Only fish in there now are a ~4" siamese algae eater, and three little zebras. Bought the zebras as tester fish a couple weeks ago, because I had bought six german rams, and over the course of a couple weeks they just kept dying off one day at a time. Had the water tested, and all was fine, so they gave me the zebras. They have been in for almost two weeks now, and are doing just fine. Happy little guys!

What I had/remember:
Chipokae
Electric Yellow
Socolofi
Afra Mbuna?
Bumblebee
Red Jewel
Sunshine Peacock
some other peacock bread by a friend that I can't remember.
OB Red Zebra
Ahli Electric Blue
Deep Water Hap 
Fusco Hap (my favorite of the bunch, but not sure how he'd do in a 60 hex)
Xmas Fulu or Zebra Oblique (cant remember)
couple convicts and fire mouths at some point I think as well.

I have a crushed coral base, some random rocks, three anubias live plants, a large sponge filter, a magnum 250(?) filter, and a three light fixture with a 10k & 5500 daylight on one switch, and an actinic blue on the other switch.

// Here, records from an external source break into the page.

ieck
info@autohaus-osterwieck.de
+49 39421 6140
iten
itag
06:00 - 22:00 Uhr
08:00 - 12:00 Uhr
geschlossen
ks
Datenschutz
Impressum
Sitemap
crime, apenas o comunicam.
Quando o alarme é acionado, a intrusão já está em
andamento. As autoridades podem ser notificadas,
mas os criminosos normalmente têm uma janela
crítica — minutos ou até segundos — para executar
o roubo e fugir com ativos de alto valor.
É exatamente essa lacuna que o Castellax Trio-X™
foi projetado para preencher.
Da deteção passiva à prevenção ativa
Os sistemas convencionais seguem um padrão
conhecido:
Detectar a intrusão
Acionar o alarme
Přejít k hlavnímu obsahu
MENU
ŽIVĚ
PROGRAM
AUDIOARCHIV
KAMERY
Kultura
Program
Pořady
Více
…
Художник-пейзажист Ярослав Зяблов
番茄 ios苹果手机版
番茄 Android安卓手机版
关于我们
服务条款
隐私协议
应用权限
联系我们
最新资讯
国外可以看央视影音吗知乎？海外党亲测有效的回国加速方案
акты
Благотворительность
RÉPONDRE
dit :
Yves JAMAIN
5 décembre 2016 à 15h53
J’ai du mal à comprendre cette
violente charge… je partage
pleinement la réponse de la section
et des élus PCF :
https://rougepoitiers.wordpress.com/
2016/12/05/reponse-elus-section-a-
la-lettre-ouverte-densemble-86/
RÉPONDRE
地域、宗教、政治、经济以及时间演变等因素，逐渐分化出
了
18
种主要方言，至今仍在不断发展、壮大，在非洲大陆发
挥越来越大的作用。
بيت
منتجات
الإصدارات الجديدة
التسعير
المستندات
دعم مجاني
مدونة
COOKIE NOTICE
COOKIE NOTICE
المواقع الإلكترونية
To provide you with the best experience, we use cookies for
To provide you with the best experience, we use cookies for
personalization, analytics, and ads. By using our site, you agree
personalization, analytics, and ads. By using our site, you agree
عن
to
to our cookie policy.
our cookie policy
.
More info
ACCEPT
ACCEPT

Thanks for any feed back you can provide. Just don't want to overrstock and have a mess, but want it to look incredible.


----------



## DJRansome (Oct 29, 2005)

What are the dimensions of the hex? I can't imagine a 60G that would be big enough for a fusco or bumblebee.


----------



## Fish Jerk (Mar 9, 2016)

Even if it is big enough in length the big issues is not enough surface area on the floor for rocks etc.


----------



## goofyboots13 (Apr 13, 2016)

Its 24" from panel to panel, and just over 29" tall. Those were all fish I had kept in my long 55 back in the day. I kinda figured that some of those fish probably wont wont work in the hex due to the tighter swimming area. But, due to wall space availability, and our basement not being finished yet, I had to trade my 55 for this one. Not the most desirable configuration, but it looks really nice. I've had bad luck with community type fish for some reason, so figured I'd try to go back to cichlids.


----------



## DJRansome (Oct 29, 2005)

I would avoid Malawi and Victorians. Take a look at stocking recommendations for a 24" tank (footprint dimensions are more important than gallons):
http://www.cichlid-forum.com/articles/c ... 15-20g.php


----------